§ Prompt
Spot each line in the records below where the word "voor" occurs, then copy it.

§ Extracted material
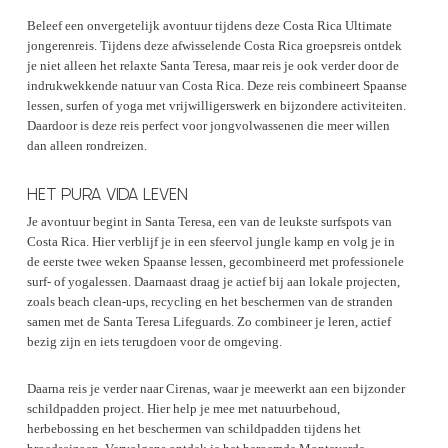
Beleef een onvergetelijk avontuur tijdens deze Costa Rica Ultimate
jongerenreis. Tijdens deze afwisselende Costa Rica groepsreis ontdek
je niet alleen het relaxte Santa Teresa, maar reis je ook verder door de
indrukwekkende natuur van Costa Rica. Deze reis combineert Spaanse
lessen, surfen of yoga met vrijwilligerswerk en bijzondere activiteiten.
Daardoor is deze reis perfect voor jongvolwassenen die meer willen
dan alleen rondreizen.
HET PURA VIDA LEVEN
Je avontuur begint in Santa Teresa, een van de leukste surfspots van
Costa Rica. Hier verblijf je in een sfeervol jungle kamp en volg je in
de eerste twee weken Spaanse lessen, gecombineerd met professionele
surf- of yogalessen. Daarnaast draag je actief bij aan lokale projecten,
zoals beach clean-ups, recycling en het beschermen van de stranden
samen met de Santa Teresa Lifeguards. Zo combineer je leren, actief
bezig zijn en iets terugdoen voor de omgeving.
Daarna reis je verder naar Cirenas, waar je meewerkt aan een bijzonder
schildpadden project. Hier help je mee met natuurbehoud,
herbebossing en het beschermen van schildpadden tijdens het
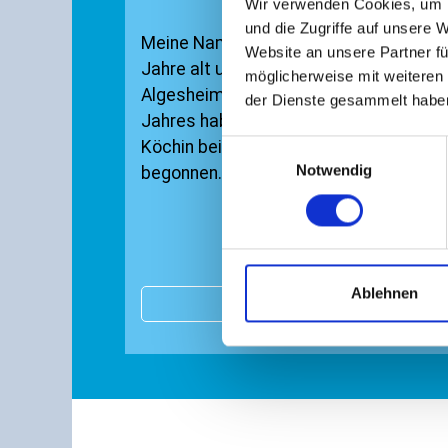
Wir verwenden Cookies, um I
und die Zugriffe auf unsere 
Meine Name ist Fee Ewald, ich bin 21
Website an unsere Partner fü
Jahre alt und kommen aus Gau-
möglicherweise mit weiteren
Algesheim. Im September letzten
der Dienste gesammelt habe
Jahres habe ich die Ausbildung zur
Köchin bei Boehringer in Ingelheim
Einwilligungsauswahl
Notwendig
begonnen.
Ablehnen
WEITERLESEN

...

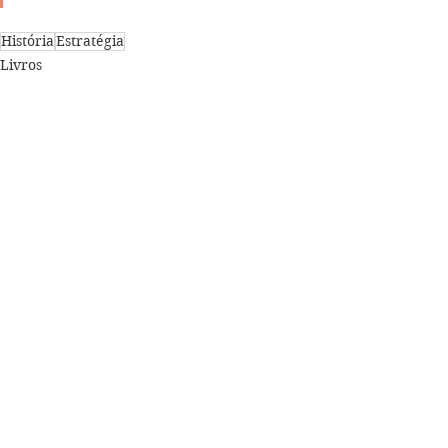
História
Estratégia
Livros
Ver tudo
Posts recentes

---

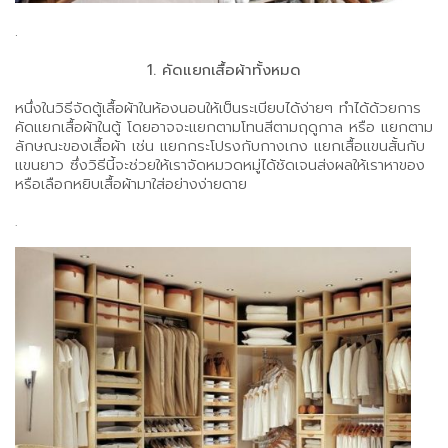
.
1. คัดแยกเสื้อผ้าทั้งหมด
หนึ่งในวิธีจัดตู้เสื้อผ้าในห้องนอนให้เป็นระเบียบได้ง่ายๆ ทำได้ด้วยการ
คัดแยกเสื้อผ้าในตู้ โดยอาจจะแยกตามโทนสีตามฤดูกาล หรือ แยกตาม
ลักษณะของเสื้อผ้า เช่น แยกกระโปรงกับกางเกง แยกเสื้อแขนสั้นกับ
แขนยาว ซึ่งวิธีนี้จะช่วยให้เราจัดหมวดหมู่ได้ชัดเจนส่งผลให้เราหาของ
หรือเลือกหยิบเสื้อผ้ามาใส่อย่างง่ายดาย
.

§ Answer below
Daardoor is deze reis perfect voor jongvolwassenen die meer willen
bezig zijn en iets terugdoen voor de omgeving.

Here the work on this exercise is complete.